TEATRO: “Provisional Figures”
Texto | Isabela Figueiredo e Gonçalo
M. Tavares
Encenação e Dramaturgia | Marco
Martins
Cenografia | Fernando Ribeiro
Interpretação | Ana Moreira, Ivan
Ammon, Maria do Carmo Ferreira, Pedro Cassimo, Pete Dewar, Richard
Raymond, Robert Elliot, Sérgio Cardoso de Pinho, Victoria River
Produção | CCTAR – Centro de
Criação para o Teatro e Artes de Rua
Teatro Rivoli – Palco do Grande
Auditório
16 Jun 2018 | sab | 19:00
FITEI - Festival Internacional de Teatro de Expressão Ibérica
FITEI - Festival Internacional de Teatro de Expressão Ibérica
“Um pela agonia,
Dois pela alegria,
Três pela menina,
Quatro pelo menino,
Cinco pela prata,
Seis pelo ouro,
Sete pelo segredo
Seguro num tesouro.
Oito pelo desejo,
Nove pelo beijo,
Dez pela ave
Mais bela que vejo.
Pega.”
O espectáculo está prestes a começar.
O público vai tomando o seu lugar e de imediato se dá conta que irá partilhar os assentos na plateia com os actores, cujas
cadeiras, dispersas pela sala, estão reservadas. Enquanto se espera
pelo início do espectáculo, o som de fundo é o de entrevistas
gravadas que remetem para experiências de vida particularmente duras
em contexto laboral, a integridade e a própria dignidade da pessoa
feridas em nome desse “bem maior” que é o ter trabalho, seja a
que preço for. Na verdade a peça já começou e é Marco Martins a
colocar-nos um nó na garganta ao dizer-nos que a Ana ou o Robert, o
Sérgio, a Victoria, a Carmo ou qualquer um dos outros, somos nós.

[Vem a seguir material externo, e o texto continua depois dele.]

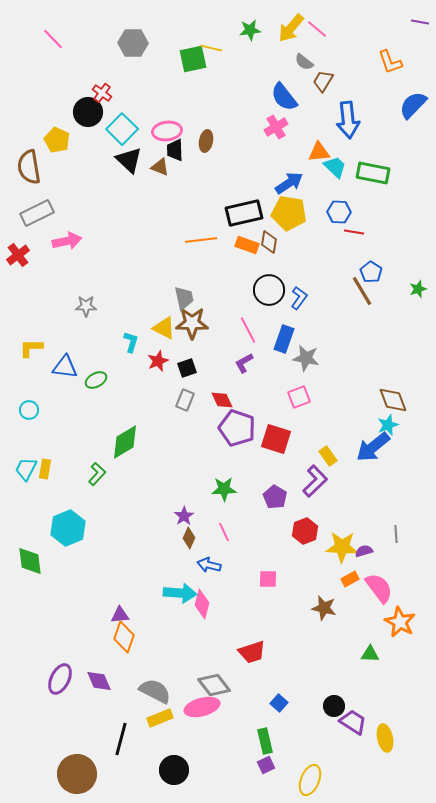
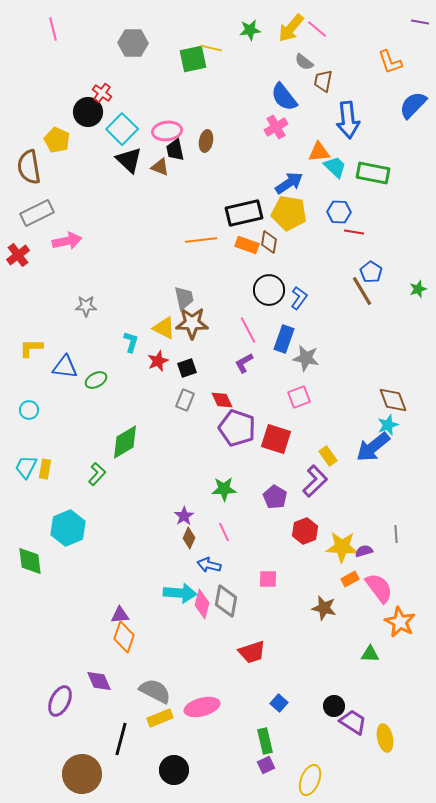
pink line at (53, 39): moved 10 px up; rotated 30 degrees clockwise
brown trapezoid at (323, 81): rotated 20 degrees counterclockwise
black trapezoid at (175, 150): rotated 10 degrees counterclockwise
cyan trapezoid at (26, 469): moved 2 px up
purple ellipse at (60, 679): moved 22 px down
gray diamond at (214, 685): moved 12 px right, 84 px up; rotated 48 degrees clockwise
brown circle at (77, 774): moved 5 px right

Um nó que se aperta à medida que os (não) actores vão surgindo em
palco e expondo o provisório das suas vidas, a precariedade e a
humilhação, o dinheiro escasso e a família longe, a felicidade e o
amor eternamente adiados.
Culminando um processo de dois anos de
investigação junto da comunidade portuguesa de Great Yarmouth e
baseando-se nos testemunhos individuais de quem viveu de perto este
período de incerteza, “Provisional Figures” propõe-nos uma
reflexão sobre os problemas da identidade e da emigração num
contexto urbano fortemente abalado pela crise económica e
consequentes convulsões sociais. É um trabalho que mergulha numa
realidade relativamente desconhecida em Portugal e que nos fala da
emigração no auge da crise económica (2009-2014), em particular
para a região de Norfolk, outrora destino balnear de eleição para
os britânicos, agora reconvertido em centro da indústria de
transformação alimentar.
Com “Provisional Figures”, Marco
Martins volta a privilegiar o teatro do real, oferecendo-nos uma peça
de enorme significado e alcance, em nome da crise, uma verdade que
não pode ser esquecida. Uma crise que se revelou tremenda para
milhões de pessoas sobretudo nos países do Sul da Europa, desestruturou famílias, comunidades inteiras, levou ao
desemprego em massa, encerrou milhares de micro, pequenas e médias
empresas... mas que deu muito jeito a alguns. E que pode estar aí ao
virar da esquina, doa a quem doer, porque pode vir a dar jeito a
alguns outros, afinal os mesmo de sempre. A presença dos não
actores em palco reforça a mensagem, espicaçando recorrentemente o
público com essa ideia tão querida ao encenador de que “todo o
mundo é um palco”. E é, finalmente, o homem que está em causa, enquanto indivíduo
dito superior, a revelar-se pior do que qualquer outro animal, o mais
cruel para os outros e para si próprio.